Work out the count of lines in the entries below that include "Stampin", and write only that count.

[Dataset content — start]

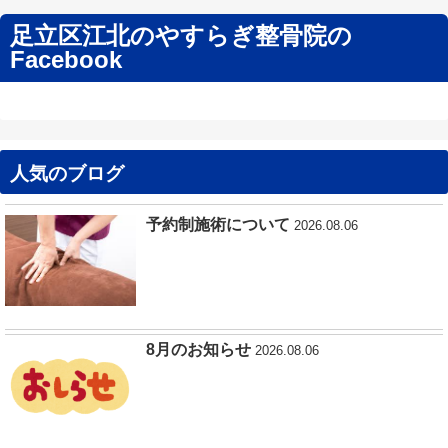
足立区江北のやすらぎ整骨院の
Facebook
人気のブログ
予約制施術について
2026.08.06
8月のお知らせ
2026.08.06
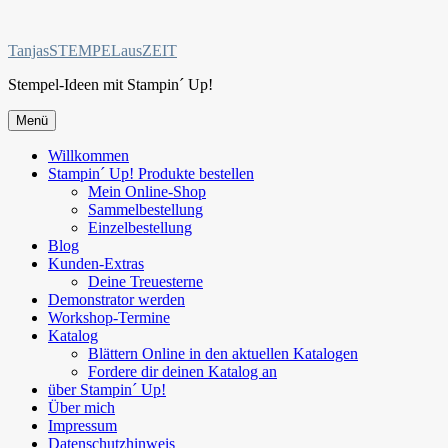
Zum
Inhalt
TanjasSTEMPELausZEIT
springen
Stempel-Ideen mit Stampin´ Up!
Menü
Willkommen
Stampin´ Up! Produkte bestellen
Mein Online-Shop
Sammelbestellung
Einzelbestellung
Blog
Kunden-Extras
Deine Treuesterne
Demonstrator werden
Workshop-Termine
Katalog
Blättern Online in den aktuellen Katalogen
Fordere dir deinen Katalog an
über Stampin´ Up!
Über mich
Impressum
Datenschutzhinweis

[Dataset content — finish]

- Reply
3